Possessing such evidence – and knowing that the U.S. high command was systematically ignoring these and other crimes – Manning was driven by a sense of morality to get the evidence to the American people and to the world.
Punishing Morality
For his act of conscience, Manning has become the subject of harsh incarceration himself, as some U.S. pundits and even members of Congress have called for his execution as a traitor. At minimum, however, he has been made an example to anyone else tempted to tell hard truths.
Many in Official Washington find nothing wrong with humiliating Manning with forced nudity and breaking down his psychiatric health through prolonged isolation. After all, they say, his release of classified information might have put the lives of some U.S. allies at risk (although there is no known evidence to support that concern).
There also are legal constraints upon the United States dishing out particularly nasty treatment to Pvt. Manning. Cruel, inhuman or degrading treatment of prisoners is expressly banned by the UN Convention Against Torture, which was signed by President Ronald Reagan in 1988 and ratified by the Senate in 1994.
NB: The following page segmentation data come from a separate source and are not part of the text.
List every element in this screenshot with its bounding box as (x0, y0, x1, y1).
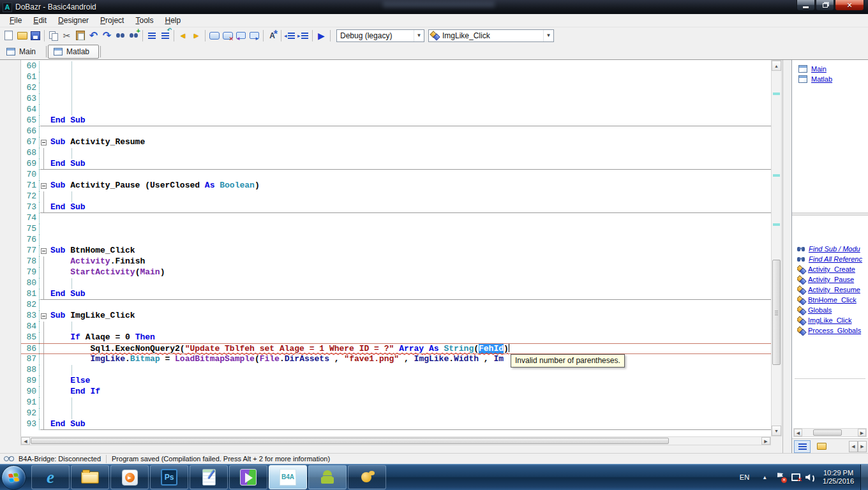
build-configuration-combo[interactable]: Debug (legacy) ▼ (336, 29, 424, 42)
code-text[interactable]: End If (48, 387, 771, 397)
code-text[interactable] (48, 191, 771, 202)
fold-collapse-icon[interactable] (41, 140, 47, 145)
title-bar[interactable]: A DoBazr - Basic4android ✕ (0, 0, 868, 14)
code-line-69[interactable]: 69End Sub (21, 159, 771, 170)
code-text[interactable]: StartActivity(Main) (48, 267, 771, 278)
code-text[interactable] (48, 72, 771, 83)
code-line-85[interactable]: 85 If Alaqe = 0 Then (21, 332, 771, 343)
code-line-67[interactable]: 67Sub Activity_Resume (21, 137, 771, 148)
new-file-icon[interactable] (3, 29, 15, 41)
scroll-left-button[interactable]: ◀ (794, 429, 802, 436)
code-line-92[interactable]: 92 (21, 408, 771, 419)
code-text[interactable]: Else (48, 376, 771, 387)
undo-icon[interactable] (87, 29, 100, 41)
find-add-icon[interactable] (128, 29, 140, 41)
code-line-86[interactable]: 86 Sql1.ExecNonQuery2("Update Tblfeh set… (21, 343, 771, 354)
subs-list-item[interactable]: Activity_Create (797, 264, 868, 274)
subs-list-item[interactable]: ImgLike_Click (797, 315, 868, 325)
outdent-icon[interactable] (284, 29, 296, 41)
action-center-icon[interactable] (775, 472, 786, 482)
run-icon[interactable] (315, 29, 327, 41)
code-line-91[interactable]: 91 (21, 397, 771, 408)
pager-left-button[interactable]: ◀ (849, 441, 858, 452)
show-desktop-button[interactable] (860, 464, 868, 490)
sub-selector-combo[interactable]: ImgLike_Click ▼ (428, 29, 554, 42)
code-line-66[interactable]: 66 (21, 126, 771, 137)
code-text[interactable]: End Sub (48, 202, 771, 213)
menu-designer[interactable]: Designer (52, 15, 94, 26)
menu-project[interactable]: Project (94, 15, 130, 26)
code-line-60[interactable]: 60 (21, 61, 771, 72)
code-line-87[interactable]: 87 ImgLike.Bitmap = LoadBitmapSample(Fil… (21, 354, 771, 365)
menu-file[interactable]: File (4, 15, 27, 26)
code-line-71[interactable]: 71Sub Activity_Pause (UserClosed As Bool… (21, 181, 771, 191)
menu-edit[interactable]: Edit (27, 15, 52, 26)
panel-splitter[interactable] (782, 60, 792, 454)
taskbar-app-internet-explorer[interactable]: e (31, 465, 70, 489)
modules-view-button[interactable] (794, 440, 811, 453)
editor-horizontal-scrollbar[interactable]: ◀ ▶ (20, 436, 771, 445)
font-icon[interactable] (266, 29, 278, 41)
module-link[interactable]: Main (811, 65, 827, 73)
save-icon[interactable] (29, 29, 41, 41)
volume-icon[interactable] (805, 472, 816, 482)
list-format-icon[interactable] (146, 29, 158, 41)
code-text[interactable]: Sql1.ExecNonQuery2("Update Tblfeh set Al… (48, 344, 771, 353)
code-text[interactable] (48, 105, 771, 115)
code-line-63[interactable]: 63 (21, 94, 771, 105)
taskbar-app-android-emulator[interactable] (308, 465, 347, 489)
code-line-79[interactable]: 79 StartActivity(Main) (21, 267, 771, 278)
taskbar-app-nero[interactable] (348, 465, 386, 489)
code-text[interactable]: Sub ImgLike_Click (48, 311, 771, 322)
tab-main[interactable]: Main (1, 45, 45, 59)
code-text[interactable]: Sub BtnHome_Click (48, 246, 771, 256)
subs-list-item[interactable]: Find Sub / Modu (797, 244, 868, 254)
code-line-73[interactable]: 73End Sub (21, 202, 771, 213)
code-text[interactable] (48, 213, 771, 224)
panel-horizontal-scrollbar[interactable]: ◀ ▶ (793, 428, 867, 437)
subs-list-item[interactable]: Process_Globals (797, 325, 868, 336)
code-text[interactable] (48, 224, 771, 235)
find-icon[interactable] (114, 29, 126, 41)
scroll-down-button[interactable]: ▼ (772, 426, 781, 436)
code-text[interactable] (48, 322, 771, 332)
list-clean-icon[interactable] (159, 29, 171, 41)
code-line-89[interactable]: 89 Else (21, 376, 771, 387)
clock[interactable]: 10:29 PM 1/25/2016 (818, 469, 860, 486)
code-text[interactable] (48, 397, 771, 408)
restore-button[interactable] (816, 0, 834, 11)
code-text[interactable] (48, 278, 771, 289)
code-line-80[interactable]: 80 (21, 278, 771, 289)
code-text[interactable]: Sub Activity_Resume (48, 137, 771, 148)
menu-tools[interactable]: Tools (130, 15, 159, 26)
taskbar-app-notepad-editor[interactable] (190, 465, 228, 489)
redo-icon[interactable] (101, 29, 113, 41)
show-hidden-icons-button[interactable]: ▲ (756, 475, 774, 480)
taskbar-app-b4a[interactable]: B4A (269, 465, 307, 489)
taskbar-app-photoshop[interactable]: Ps (150, 465, 188, 489)
code-text[interactable]: ImgLike.Bitmap = LoadBitmapSample(File.D… (48, 354, 771, 365)
start-button[interactable] (1, 465, 26, 490)
subs-list-item[interactable]: Activity_Pause (797, 274, 868, 285)
code-text[interactable]: End Sub (48, 289, 771, 300)
code-line-84[interactable]: 84 (21, 322, 771, 332)
uncomment-icon[interactable] (248, 29, 260, 41)
indent-icon[interactable] (297, 29, 310, 41)
code-line-88[interactable]: 88 (21, 365, 771, 376)
code-editor[interactable]: 606162636465End Sub6667Sub Activity_Resu… (20, 60, 771, 436)
code-line-77[interactable]: 77Sub BtnHome_Click (21, 246, 771, 256)
code-text[interactable] (48, 94, 771, 105)
code-line-76[interactable]: 76 (21, 235, 771, 246)
code-line-83[interactable]: 83Sub ImgLike_Click (21, 311, 771, 322)
fold-collapse-icon[interactable] (41, 313, 47, 319)
editor-vertical-scrollbar[interactable]: ▲ ▼ (771, 60, 782, 436)
designer-icon[interactable] (208, 29, 220, 41)
code-line-74[interactable]: 74 (21, 213, 771, 224)
code-text[interactable] (48, 408, 771, 419)
nav-back-icon[interactable] (177, 29, 189, 41)
open-folder-icon[interactable] (16, 29, 28, 41)
code-text[interactable]: End Sub (48, 115, 771, 126)
comment-icon[interactable] (235, 29, 247, 41)
subs-list-item[interactable]: Find All Referenc (797, 254, 868, 264)
code-line-72[interactable]: 72 (21, 191, 771, 202)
And there are no exceptions for “wartime” whistleblowers like Manning. Here’s what the Convention says: “No exceptional circumstances whatsoever, whether a state of war or a threat or war, internal political instability or any other public emergency, may be invoked as a justification of torture” and “an order from a superior officer or a public authority may not be invoked as a justification of torture” (Art. 2 (2-3)).”
Personally, when I attended the Tuesday proceeding, I dreaded sitting through another “pre-trial hearing,” having been bored stiff at earlier sessions. But it was a welcome surprise to witness first-hand proof that military courts can still hold orderly proceedings bereft (on Tuesday, at least) of “command influence.”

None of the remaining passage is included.